1. Field of the Invention
This invention is related to the field of protecting digital information from being copied, modified, or used by unauthorized parties. In particular this invention is related to systems and methods that prevent unauthorized access to, and modification of, digital data as found on computer systems and consumer-appliance systems that utilize Compact Disc (CD), DVD, or other removable media (such as Flash Memory on standard or proprietary cards or sticks, or other non-volatile memory) technologies.
2. Description of the Related Art
The electronic publishing industry for application software, computer games, appliance-console games, movies, and music, is facing a growing and serious problem; namely, the piracy and unauthorized modification and use of their content. Since digital content is by nature capable of being copied exactly, wherein a copy is identical in every way to the original, and since the tools to do so are increasingly available, the industry is facing increasing losses. Such losses may include the unauthorized copying of a CD containing a game, or the unauthorized reverse engineering and modification of a word processing program to allow for its illegal distribution, or the reverse engineering of a copy protection scheme to disable it, making it possible to make duplicates with ease.
There are many mechanisms available that may be used to limit or prevent unauthorized access to digital content. Following deployment, such mechanisms are often times subsequently compromised by hackers, and the methods and techniques used to compromise them have been widely disseminated and actively used and enhanced. Most protections are simplistic in nature, and depend to large degree on the secrecy of the simple method as much as its inherent security or ingenuity, such that if not defeated prior to publication, the act of publishing them, for example in patent form, reveals enough about them to render them less effective. More than one of these approaches may be defeated if anticipated by using “ProcDump”, a memory lifting tool that is available free on the World Wide Web (such a tool may also be easily written following technical instructions that may also be found on the web) in conjunction with SoftICE, a powerful debugging tool, which may also be found on the web. A computer system is usually the platform and tool of choice for one intent on reverse engineering or cracking these protection mechanisms; even if the protected content's target was not a computer system such as a PC but rather an appliance computing device such as a game console, the content can best be modified (“hacked”) on a computer.
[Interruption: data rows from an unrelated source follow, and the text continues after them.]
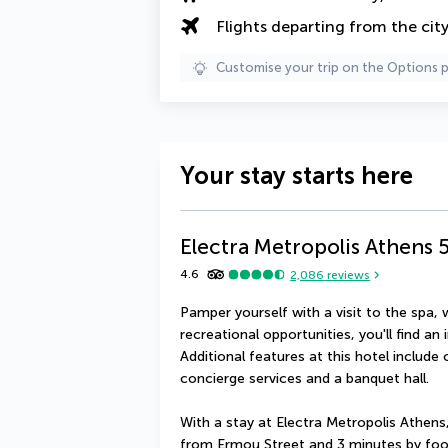
Flights departing from the cit
Customise your trip on the Options 
Your stay starts here
Electra Metropolis Athens
4.6
2,086
reviews
Pamper yourself with a visit to the spa, 
recreational opportunities, you'll find an 
Additional features at this hotel include
concierge services and a banquet hall.
With a stay at Electra Metropolis Athens, 
from Ermou Street and 3 minutes by foot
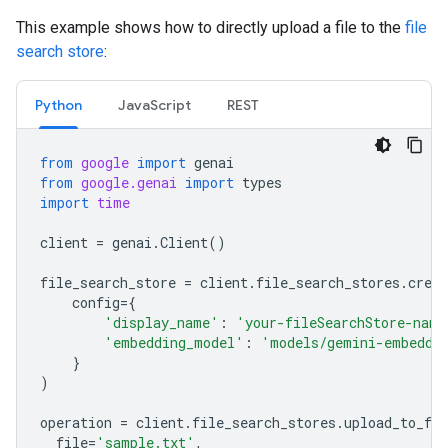
This example shows how to directly upload a file to the
file
search store
:
Python
JavaScript
REST
from
google
import
genai
from
google.genai
import
types
import
time
client
=
genai
.
Client
()
file_search_store
=
client
.
file_search_stores
.
creat
config
=
{
'display_name'
:
'your-fileSearchStore-name
'embedding_model'
:
'models/gemini-embeddi
}
)
operation
=
client
.
file_search_stores
.
upload_to_fil
file
=
'sample.txt'
,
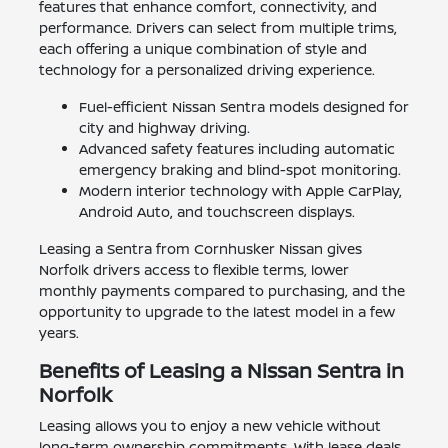
features that enhance comfort, connectivity, and
performance. Drivers can select from multiple trims,
each offering a unique combination of style and
technology for a personalized driving experience.
Fuel-efficient Nissan Sentra models designed for
city and highway driving.
Advanced safety features including automatic
emergency braking and blind-spot monitoring.
Modern interior technology with Apple CarPlay,
Android Auto, and touchscreen displays.
Leasing a Sentra from Cornhusker Nissan gives
Norfolk drivers access to flexible terms, lower
monthly payments compared to purchasing, and the
opportunity to upgrade to the latest model in a few
years.
Benefits of Leasing a Nissan Sentra in
Norfolk
Leasing allows you to enjoy a new vehicle without
long-term ownership commitments. With lease deals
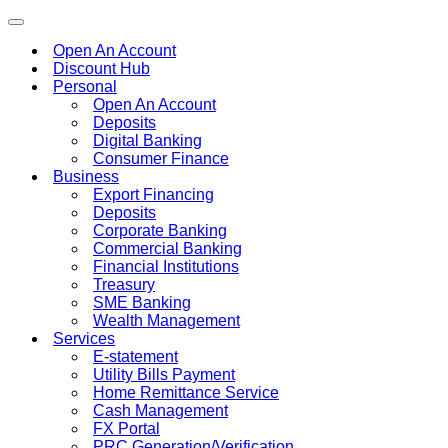
Toggle
navigation
Open An Account
Discount Hub
Personal
Open An Account
Deposits
Digital Banking
Consumer Finance
Business
Export Financing
Deposits
Corporate Banking
Commercial Banking
Financial Institutions
Treasury
SME Banking
Wealth Management
Services
E-statement
Utility Bills Payment
Home Remittance Service
Cash Management
FX Portal
PRC Generation/Verification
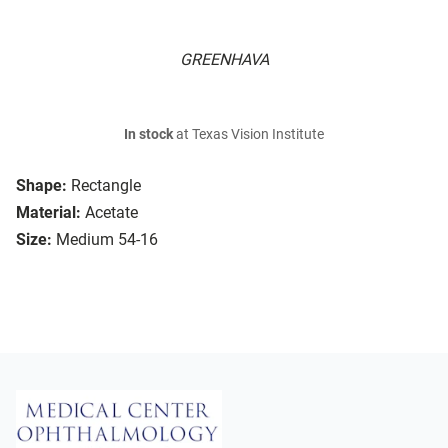
GREENHAVA
In stock
at Texas Vision Institute
Shape:
Rectangle
Material:
Acetate
Size:
Medium 54-16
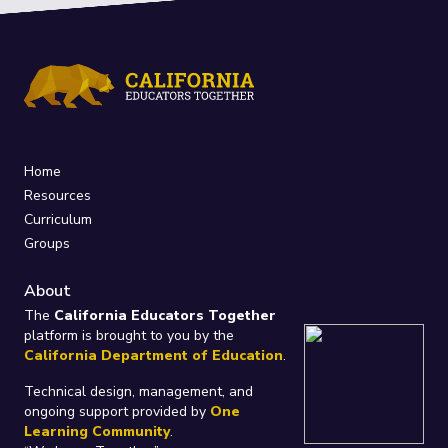
Home
Resources
Curriculum
Groups
About
The
California Educators Together
platform is brought to you by the
California Department of Education
.
Technical design, management, and
ongoing support provided by
One
Learning Community
.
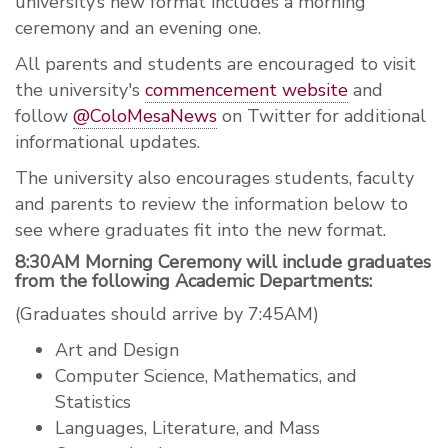
university’s new format includes a morning
ceremony and an evening one.
All parents and students are encouraged to visit
the university's
commencement website
and
follow
@ColoMesaNews
on Twitter for additional
informational updates.
The university also encourages students, faculty
and parents to review the information below to
see where graduates fit into the new format.
8:30AM Morning Ceremony will include graduates
from the following Academic Departments:
(Graduates should arrive by 7:45AM)
Art and Design
Computer Science, Mathematics, and
Statistics
Languages, Literature, and Mass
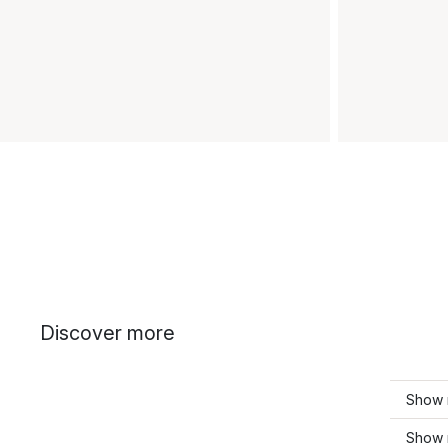
Discover more
Show 
Show 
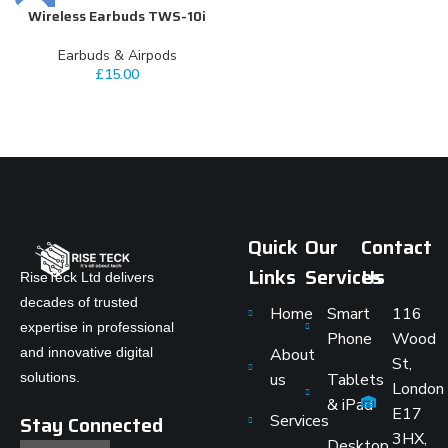
Wireless Earbuds TWS-10i
Earbuds & Airpods
£
15.00
Quick
Our
Contact
Links
Services
Us
RiseTeck Ltd delivers
decades of trusted
Home
Smart
116
expertise in professional
Phone
Wood
and innovative digital
About
St,
solutions.
us
Tablets
London
& iPad
E17
Stay Connected
Services
3HX,
Desktop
In terms of protecting content from copying or modification by a skilled person with a modern computer system, most inventions in the field (see below) are not protected from being reverse engineered, modified, or content-duplicated by means of commonly available tools such as “SoftICE” (an in-circuit emulator and very powerful debugger), “ProcDump” (can capture any data content from any memory location, regardless of how protected the memory was thought to be), “IDA” (a disassembler), and “FileMon” (a file system monitoring and transcribing service tool). There are no design secrets that can be kept from such a set of tools, and there are many more such tools in existence, and more being created all the time. Therefore it becomes far more important to have well designed mechanisms that do not depend on their secrecy, as much as their design, to ensure security.
A number of patent references describe a variety of methods for protection of digital data and content. These include the following U.S. Pat. Nos. 4,405,829, 4,864,616, 4,888,800, 4,999,806, 5,021,997, 5,027,396, 5,033,084, 5,081,675, 5,155,847, 5,166,886, 5,191,611, 5,220,606, 5,222,133, 5,313,521, 5,325,433, 5,327,563, 5,337,357, 5,351,293, 5,341,429, 5,351,297, 5,361,359, 5,379,433, 5,392,351, 5,394,469, 5,414,850, 5,473,687, 5,490,216, 5,497,423, 5,509,074, 5,511,123, 5,524,072, 5,532,920, 5,555,304, 5,557,346, 5,557,675, 5,592,549, 5,615,264, 5,625,692, 5,638,445, 6,052,780 and 6,185,686.
Many of the aforementioned mechanisms depend to a great extent on lack of knowledge about the mechanisms by the persons attempting to modify or copy the content. With even partial knowledge, many of these mechanisms can be defeated by even a moderately technical person with access to the web where all the necessary tools and techniques are available. There is a need for security methods that do not depend solely upon their secrecy or obscurity in order to be effective.